#### Available records

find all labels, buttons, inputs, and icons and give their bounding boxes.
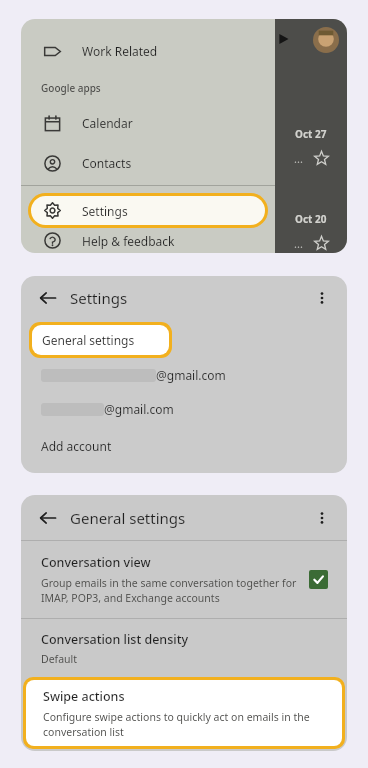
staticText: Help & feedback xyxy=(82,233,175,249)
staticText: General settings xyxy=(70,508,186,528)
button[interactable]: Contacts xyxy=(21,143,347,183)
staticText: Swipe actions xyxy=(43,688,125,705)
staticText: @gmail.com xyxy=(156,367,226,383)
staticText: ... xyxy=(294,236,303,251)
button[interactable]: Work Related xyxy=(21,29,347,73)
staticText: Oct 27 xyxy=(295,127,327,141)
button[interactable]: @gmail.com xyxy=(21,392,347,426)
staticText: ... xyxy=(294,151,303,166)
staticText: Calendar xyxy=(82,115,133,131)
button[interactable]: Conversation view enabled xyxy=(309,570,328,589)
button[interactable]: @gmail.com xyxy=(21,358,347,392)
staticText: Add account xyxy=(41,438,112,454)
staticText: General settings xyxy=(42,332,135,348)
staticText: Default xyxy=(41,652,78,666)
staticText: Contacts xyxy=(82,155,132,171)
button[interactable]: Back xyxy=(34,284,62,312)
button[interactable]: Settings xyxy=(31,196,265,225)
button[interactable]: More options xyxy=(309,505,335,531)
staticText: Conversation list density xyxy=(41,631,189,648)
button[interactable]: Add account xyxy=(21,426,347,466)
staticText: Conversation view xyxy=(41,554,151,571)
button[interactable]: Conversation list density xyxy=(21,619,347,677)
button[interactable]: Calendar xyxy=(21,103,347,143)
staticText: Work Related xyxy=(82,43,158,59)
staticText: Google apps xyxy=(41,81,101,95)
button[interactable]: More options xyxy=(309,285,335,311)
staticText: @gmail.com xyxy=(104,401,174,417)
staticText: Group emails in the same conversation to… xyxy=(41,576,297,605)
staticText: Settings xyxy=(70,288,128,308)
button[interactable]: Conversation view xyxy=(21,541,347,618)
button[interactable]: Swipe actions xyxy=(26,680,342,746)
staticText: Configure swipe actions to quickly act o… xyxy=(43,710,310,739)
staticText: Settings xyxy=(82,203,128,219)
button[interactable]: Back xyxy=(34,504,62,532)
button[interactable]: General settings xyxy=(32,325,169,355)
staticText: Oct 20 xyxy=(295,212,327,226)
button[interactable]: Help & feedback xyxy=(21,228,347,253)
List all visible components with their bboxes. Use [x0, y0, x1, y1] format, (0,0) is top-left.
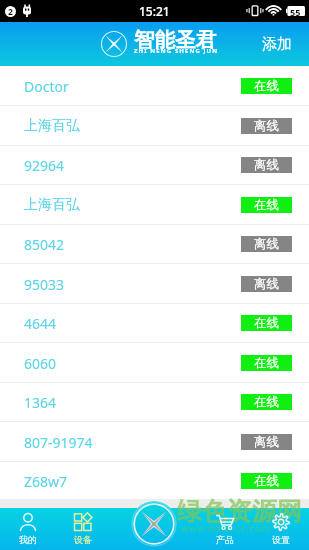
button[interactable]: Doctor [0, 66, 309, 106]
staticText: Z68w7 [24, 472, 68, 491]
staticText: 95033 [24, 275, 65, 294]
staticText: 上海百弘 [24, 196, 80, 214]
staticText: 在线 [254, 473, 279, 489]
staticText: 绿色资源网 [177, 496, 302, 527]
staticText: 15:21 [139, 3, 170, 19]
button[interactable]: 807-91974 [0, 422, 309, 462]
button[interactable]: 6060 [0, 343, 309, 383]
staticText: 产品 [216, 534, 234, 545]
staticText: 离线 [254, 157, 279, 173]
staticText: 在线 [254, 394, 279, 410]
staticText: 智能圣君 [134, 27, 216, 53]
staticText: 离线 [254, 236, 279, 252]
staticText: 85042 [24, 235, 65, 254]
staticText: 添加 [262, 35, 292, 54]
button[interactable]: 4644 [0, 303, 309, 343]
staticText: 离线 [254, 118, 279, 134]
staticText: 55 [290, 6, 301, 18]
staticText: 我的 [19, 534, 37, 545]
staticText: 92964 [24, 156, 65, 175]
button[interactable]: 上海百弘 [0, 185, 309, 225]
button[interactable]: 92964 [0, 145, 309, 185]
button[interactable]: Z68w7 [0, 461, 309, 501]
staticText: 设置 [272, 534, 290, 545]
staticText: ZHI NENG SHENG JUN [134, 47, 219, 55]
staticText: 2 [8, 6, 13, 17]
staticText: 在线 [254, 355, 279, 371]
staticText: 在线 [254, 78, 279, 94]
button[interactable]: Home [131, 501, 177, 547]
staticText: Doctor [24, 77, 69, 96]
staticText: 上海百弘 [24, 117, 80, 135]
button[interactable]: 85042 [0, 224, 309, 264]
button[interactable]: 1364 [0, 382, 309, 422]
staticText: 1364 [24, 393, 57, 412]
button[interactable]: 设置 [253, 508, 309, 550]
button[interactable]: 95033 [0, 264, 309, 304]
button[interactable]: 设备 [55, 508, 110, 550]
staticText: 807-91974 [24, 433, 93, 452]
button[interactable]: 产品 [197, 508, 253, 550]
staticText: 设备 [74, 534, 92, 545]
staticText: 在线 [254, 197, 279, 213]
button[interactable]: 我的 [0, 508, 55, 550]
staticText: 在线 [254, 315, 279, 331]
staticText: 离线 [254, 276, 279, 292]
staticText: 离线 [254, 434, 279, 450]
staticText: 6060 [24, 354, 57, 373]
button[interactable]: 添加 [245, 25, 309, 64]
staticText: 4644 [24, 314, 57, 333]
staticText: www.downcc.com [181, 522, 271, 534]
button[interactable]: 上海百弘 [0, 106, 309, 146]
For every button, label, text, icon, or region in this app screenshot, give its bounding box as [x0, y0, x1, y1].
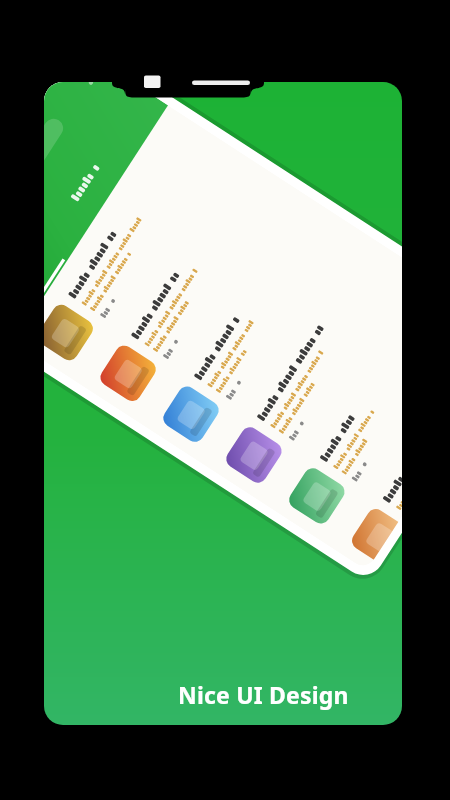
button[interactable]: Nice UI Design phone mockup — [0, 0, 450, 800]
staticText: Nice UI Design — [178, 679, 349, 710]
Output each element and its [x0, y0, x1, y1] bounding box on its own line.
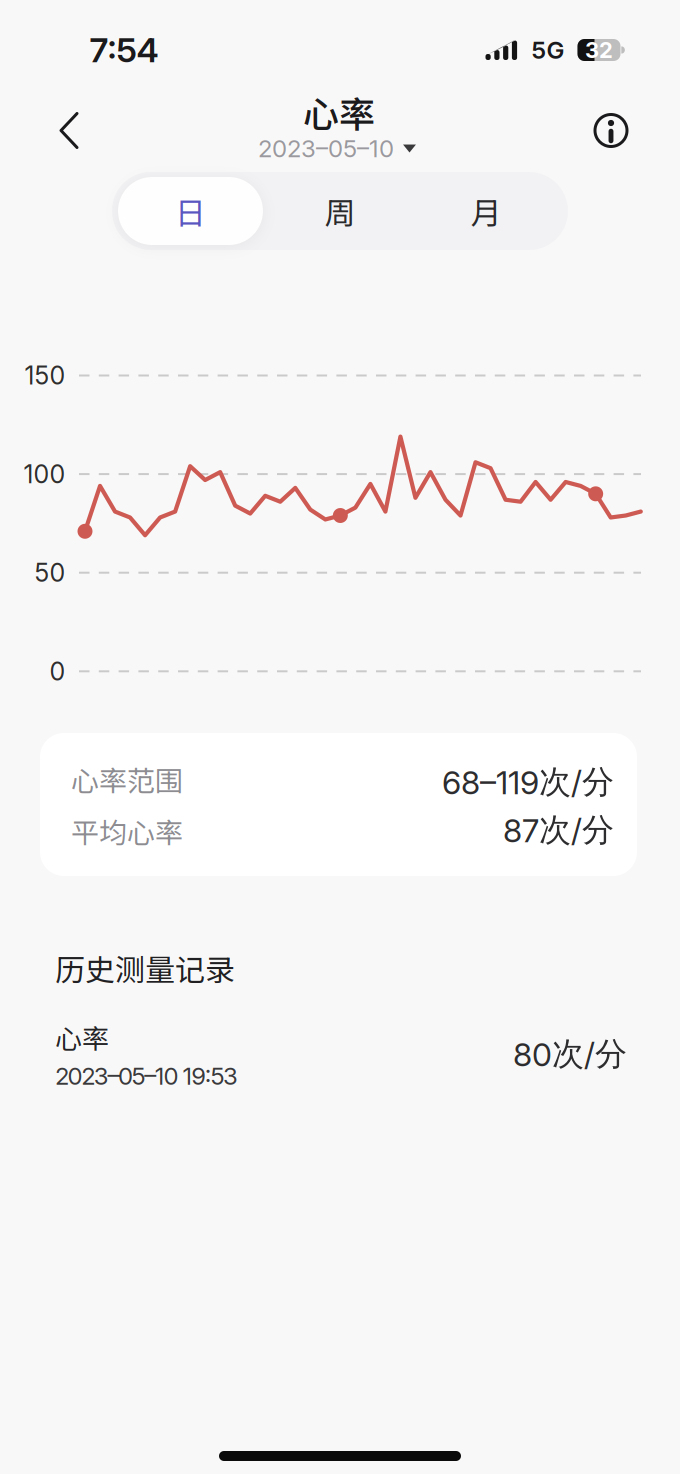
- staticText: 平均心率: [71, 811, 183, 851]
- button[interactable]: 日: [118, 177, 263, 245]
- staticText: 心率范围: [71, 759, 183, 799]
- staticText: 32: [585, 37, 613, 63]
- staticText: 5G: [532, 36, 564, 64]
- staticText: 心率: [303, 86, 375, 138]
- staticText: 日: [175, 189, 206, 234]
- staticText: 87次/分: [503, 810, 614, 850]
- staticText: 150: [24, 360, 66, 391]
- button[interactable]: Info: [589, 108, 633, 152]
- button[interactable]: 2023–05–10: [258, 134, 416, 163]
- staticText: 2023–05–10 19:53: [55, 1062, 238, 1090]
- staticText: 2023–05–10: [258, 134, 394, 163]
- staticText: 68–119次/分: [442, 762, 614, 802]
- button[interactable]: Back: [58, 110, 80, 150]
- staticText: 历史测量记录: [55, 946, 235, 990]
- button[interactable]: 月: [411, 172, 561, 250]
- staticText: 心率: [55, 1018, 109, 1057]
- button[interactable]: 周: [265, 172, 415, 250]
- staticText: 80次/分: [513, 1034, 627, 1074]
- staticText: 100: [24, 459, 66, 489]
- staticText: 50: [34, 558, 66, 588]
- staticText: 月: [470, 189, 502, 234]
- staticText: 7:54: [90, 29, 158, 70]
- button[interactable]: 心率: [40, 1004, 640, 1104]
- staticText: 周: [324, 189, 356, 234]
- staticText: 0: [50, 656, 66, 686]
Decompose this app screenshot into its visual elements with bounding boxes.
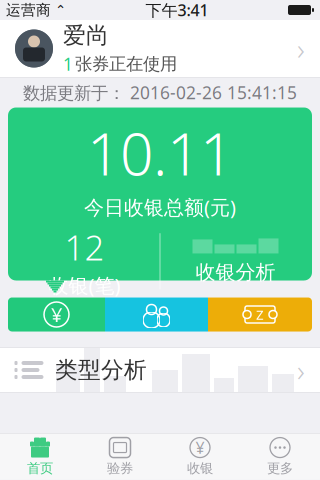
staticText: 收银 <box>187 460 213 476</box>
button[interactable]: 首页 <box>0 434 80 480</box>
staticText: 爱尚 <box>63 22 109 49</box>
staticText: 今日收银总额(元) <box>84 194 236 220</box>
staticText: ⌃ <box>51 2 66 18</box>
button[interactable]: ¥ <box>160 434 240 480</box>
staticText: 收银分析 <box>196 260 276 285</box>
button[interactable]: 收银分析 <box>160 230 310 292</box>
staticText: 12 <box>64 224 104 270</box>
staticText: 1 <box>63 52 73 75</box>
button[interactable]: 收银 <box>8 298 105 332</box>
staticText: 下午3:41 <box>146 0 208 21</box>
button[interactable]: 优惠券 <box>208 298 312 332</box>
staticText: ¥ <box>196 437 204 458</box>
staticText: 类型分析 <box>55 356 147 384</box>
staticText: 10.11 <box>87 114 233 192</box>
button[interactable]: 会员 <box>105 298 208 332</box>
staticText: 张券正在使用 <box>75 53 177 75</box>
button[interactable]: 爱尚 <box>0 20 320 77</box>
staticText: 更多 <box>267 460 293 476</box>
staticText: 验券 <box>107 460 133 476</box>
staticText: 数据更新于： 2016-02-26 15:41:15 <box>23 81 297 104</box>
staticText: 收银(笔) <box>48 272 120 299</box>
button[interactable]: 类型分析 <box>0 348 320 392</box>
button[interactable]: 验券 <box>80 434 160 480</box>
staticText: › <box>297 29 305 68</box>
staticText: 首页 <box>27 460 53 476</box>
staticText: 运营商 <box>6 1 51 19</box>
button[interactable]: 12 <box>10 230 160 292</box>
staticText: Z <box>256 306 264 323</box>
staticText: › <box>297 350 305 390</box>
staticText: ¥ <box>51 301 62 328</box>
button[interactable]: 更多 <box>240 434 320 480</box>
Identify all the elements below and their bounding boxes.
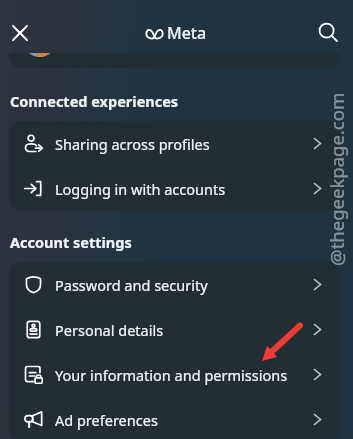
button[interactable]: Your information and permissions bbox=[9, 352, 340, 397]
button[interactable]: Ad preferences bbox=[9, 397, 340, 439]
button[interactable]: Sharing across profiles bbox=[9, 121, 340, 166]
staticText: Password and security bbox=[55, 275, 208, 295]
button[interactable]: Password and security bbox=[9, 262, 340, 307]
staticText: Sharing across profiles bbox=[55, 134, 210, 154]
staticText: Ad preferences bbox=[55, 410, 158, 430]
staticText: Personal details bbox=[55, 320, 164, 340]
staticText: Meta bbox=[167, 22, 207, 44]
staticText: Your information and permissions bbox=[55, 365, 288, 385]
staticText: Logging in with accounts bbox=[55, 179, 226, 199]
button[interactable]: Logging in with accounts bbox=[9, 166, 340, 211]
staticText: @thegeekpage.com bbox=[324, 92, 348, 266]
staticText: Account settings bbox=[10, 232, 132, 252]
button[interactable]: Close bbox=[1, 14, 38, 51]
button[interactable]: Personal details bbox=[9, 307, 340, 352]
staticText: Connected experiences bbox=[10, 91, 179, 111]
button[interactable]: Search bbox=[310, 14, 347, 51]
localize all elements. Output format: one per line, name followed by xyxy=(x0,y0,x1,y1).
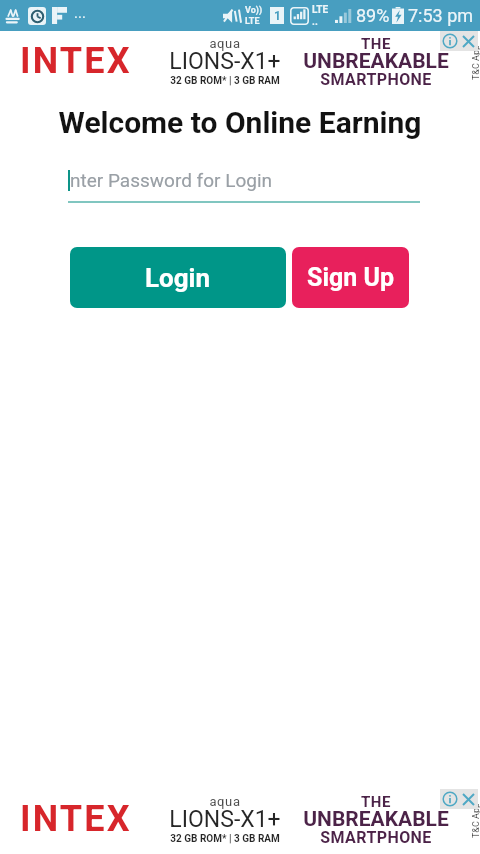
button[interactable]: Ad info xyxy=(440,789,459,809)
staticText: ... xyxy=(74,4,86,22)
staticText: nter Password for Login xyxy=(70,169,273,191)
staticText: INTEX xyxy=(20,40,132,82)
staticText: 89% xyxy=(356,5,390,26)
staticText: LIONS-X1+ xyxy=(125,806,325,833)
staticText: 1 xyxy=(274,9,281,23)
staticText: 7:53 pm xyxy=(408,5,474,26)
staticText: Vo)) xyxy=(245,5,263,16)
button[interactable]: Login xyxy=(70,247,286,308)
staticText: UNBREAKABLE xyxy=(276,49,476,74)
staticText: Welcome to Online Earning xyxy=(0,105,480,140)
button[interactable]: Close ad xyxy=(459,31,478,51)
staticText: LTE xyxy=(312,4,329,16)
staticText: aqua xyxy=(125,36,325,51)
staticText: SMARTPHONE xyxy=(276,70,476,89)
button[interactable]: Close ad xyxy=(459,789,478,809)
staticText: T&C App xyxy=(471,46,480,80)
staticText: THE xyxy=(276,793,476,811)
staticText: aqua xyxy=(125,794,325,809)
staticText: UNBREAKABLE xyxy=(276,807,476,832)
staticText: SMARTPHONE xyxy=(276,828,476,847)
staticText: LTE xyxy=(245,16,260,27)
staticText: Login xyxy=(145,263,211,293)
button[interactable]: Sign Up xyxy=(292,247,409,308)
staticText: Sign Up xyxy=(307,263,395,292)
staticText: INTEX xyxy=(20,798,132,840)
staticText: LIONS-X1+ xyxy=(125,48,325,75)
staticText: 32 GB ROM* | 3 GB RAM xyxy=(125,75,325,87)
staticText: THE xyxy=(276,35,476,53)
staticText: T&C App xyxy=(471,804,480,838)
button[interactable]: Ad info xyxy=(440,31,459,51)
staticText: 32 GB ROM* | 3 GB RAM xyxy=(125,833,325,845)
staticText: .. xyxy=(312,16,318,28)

#### How to complete this task
Scan the listing for the word "More". Copy every line in which it appears.

#### Problem solution
button[interactable]: More options xyxy=(309,505,335,531)
button[interactable]: More options xyxy=(309,285,335,311)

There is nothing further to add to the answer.